With that out of the way, I'm working on creating an indie game about magic, kingdoms, armies, and intrigue. I have a reasonably detailed and concise idea on how it should all work out. I spent the better part of several days writing out a relatively detailed design document. I must warn you of a few traps here!!!
1. When brain storming creative game ideas, recognize your resource limitations and cut ideas appropriately.
2. Recognize your strengths and passions as well. Don't short yourself on this. Elaboration: I've been fantasizing about creating a game with a sufficiently complex magic system which requires a lot more strategic thinking to it than the typical magic spell casting systems found in games. It's a huge undertaking. In the past, I've taken a step back and said to myself, "You know, this may be a bit too much for one person to do. Maybe I should start a smaller project which I have a realistic chance of actually finishing."
And then I do just that: I start on a smaller project. I drive hard on it, but it's just not as exciting as the project I just put off. Don't get me wrong, it's exciting to some degree, but not a passion. I could continue to slave away when it stops being fun, but I feel the end product would be a half-assed piece of work which is not a labor of love and worthy of being played. My watered down projects never get very far, so if you find yourself contemplating the abandonment of an ambitious project to work on a smaller project, your shorting yourself. Don't do it*.
*Note: You also need to be very realistic about your limitations! you're not going to be creating a GTA5 on your own or some other similarly ambitious project. Those are the projects you want to kill before you even start on them.
3. Don't waste too much time on writing a game design doc.

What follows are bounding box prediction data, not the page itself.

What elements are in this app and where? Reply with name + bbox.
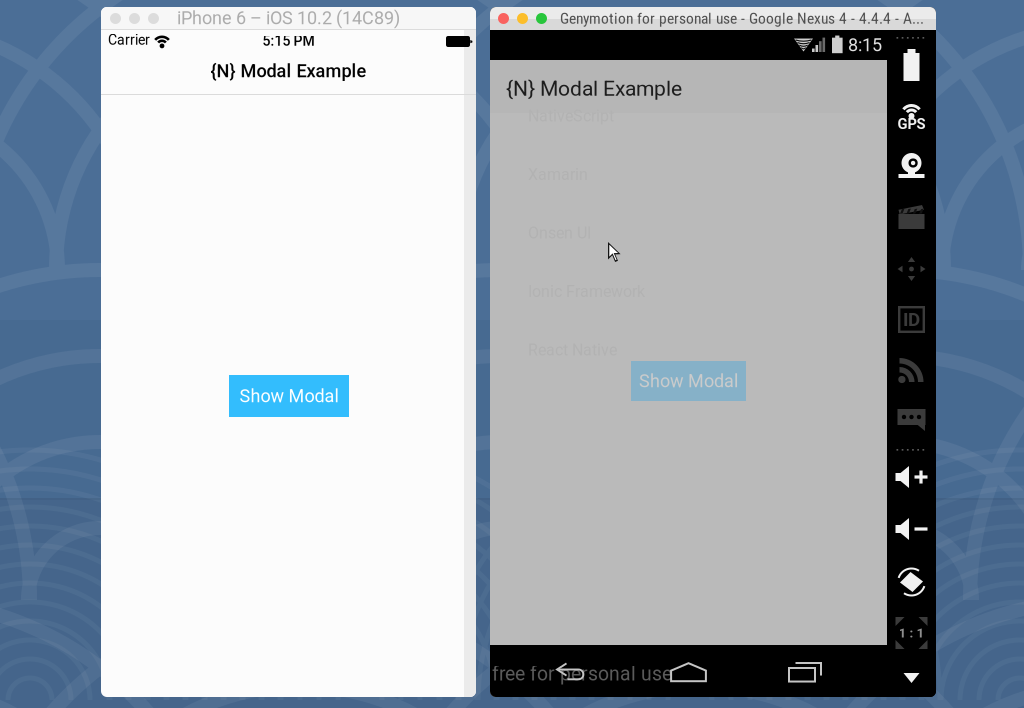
button[interactable]: Volume up bbox=[896, 465, 928, 489]
staticText: Carrier bbox=[108, 32, 150, 48]
staticText: Show Modal bbox=[639, 370, 738, 392]
button[interactable]: Rotate bbox=[896, 567, 928, 597]
button[interactable]: SMS bbox=[898, 409, 926, 431]
button[interactable]: Back bbox=[556, 663, 590, 685]
staticText: free for personal use bbox=[492, 663, 672, 685]
staticText: 1 : 1 bbox=[898, 625, 924, 641]
staticText: {N} Modal Example bbox=[506, 76, 682, 101]
staticText: 5:15 PM bbox=[262, 33, 314, 49]
button[interactable]: Network bbox=[898, 357, 924, 383]
button[interactable]: Scale 1:1 bbox=[896, 617, 928, 649]
button[interactable]: Show Modal bbox=[229, 375, 349, 417]
button[interactable]: GPS bbox=[894, 101, 928, 131]
staticText: ID bbox=[903, 309, 920, 330]
button[interactable]: Volume down bbox=[896, 517, 928, 541]
button[interactable]: Camera bbox=[896, 153, 926, 181]
staticText: {N} Modal Example bbox=[210, 60, 366, 82]
button[interactable]: Navigation pad bbox=[898, 257, 926, 281]
staticText: 8:15 bbox=[848, 34, 882, 56]
button[interactable]: Collapse toolbar bbox=[904, 673, 920, 683]
button[interactable]: Screen recording bbox=[898, 205, 926, 229]
button[interactable]: Battery bbox=[900, 49, 922, 81]
staticText: Show Modal bbox=[240, 386, 338, 407]
staticText: GPS bbox=[898, 115, 926, 133]
staticText: iPhone 6 – iOS 10.2 (14C89) bbox=[177, 8, 400, 29]
button[interactable]: Recent apps bbox=[788, 662, 822, 683]
staticText: Genymotion for personal use - Google Nex… bbox=[560, 9, 924, 28]
button[interactable]: Show Modal bbox=[631, 361, 746, 401]
button[interactable]: Home bbox=[670, 662, 707, 683]
button[interactable]: Identifiers bbox=[898, 306, 925, 333]
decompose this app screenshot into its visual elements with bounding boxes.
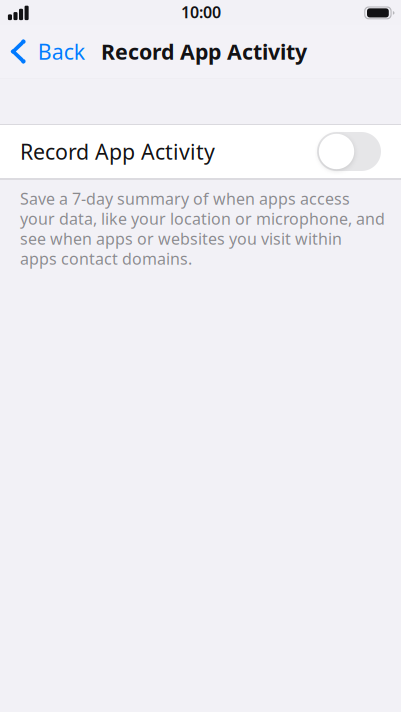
staticText: Record App Activity <box>20 137 215 166</box>
button[interactable]: Back <box>0 28 94 74</box>
button[interactable]: Record App Activity <box>0 125 401 178</box>
staticText: Save a 7-day summary of when apps access… <box>20 188 385 269</box>
staticText: Record App Activity <box>101 37 307 66</box>
staticText: Back <box>38 37 85 66</box>
staticText: 10:00 <box>181 1 221 23</box>
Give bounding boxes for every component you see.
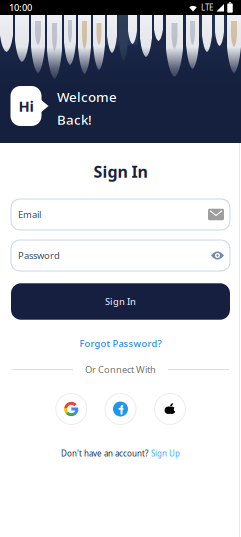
button[interactable] (105, 394, 136, 424)
staticText: 10:00 (9, 1, 32, 14)
staticText: Sign In (94, 161, 148, 182)
staticText: LTE (201, 2, 213, 13)
staticText: Forgot Password? (80, 337, 162, 350)
staticText: Or Connect With (85, 363, 156, 376)
button[interactable]: Sign In (11, 283, 230, 320)
button[interactable]: Don't have an account? (59, 446, 182, 461)
button[interactable]: Forgot Password? (78, 335, 164, 352)
staticText: Hi (18, 96, 34, 116)
staticText: Don't have an account? (61, 448, 148, 459)
staticText: Sign Up (151, 448, 180, 459)
staticText: Email (18, 208, 41, 221)
button[interactable] (154, 394, 186, 424)
button[interactable]: Email (11, 199, 230, 230)
staticText: Back! (57, 111, 92, 128)
staticText: Password (18, 249, 60, 262)
staticText: Welcome (57, 88, 117, 106)
button[interactable]: Password (11, 240, 230, 271)
staticText: Sign In (105, 295, 136, 308)
button[interactable] (56, 394, 87, 424)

All of the software developers who come from a waterfall software development life cycle (SDLC) background are probably screaming bloody murder at me for saying this, but hear me out. A design document has TWO purposes. First, it is a very good technique to organize and coagulate a nebulous idea. This in itself is very valuable. It gives ideas a bit more permanence and makes them less subject to being forgotten. Second, a design document is a form of communication between people. If you are going solo, or have a very small team, the amount of communication your design doc needs to convey is much smaller. So, in the agile SDLC's, there's a "sweet spot" for documentation which is called "Just barely good enough". This is what you want to aim for. Get a detailed enough general idea on what you want to create, but don't worry too much about crossing every "t" and dotting all your "i"'s. Design documents change over time, so you'd be wasting time detailing everything to too fine of a level of detail. Getting to that sweet spot is a bit of a nebulous marker, so how do you know you're at that point? I personally try to gauge whether I've got enough written down to work for a few months before having to add more.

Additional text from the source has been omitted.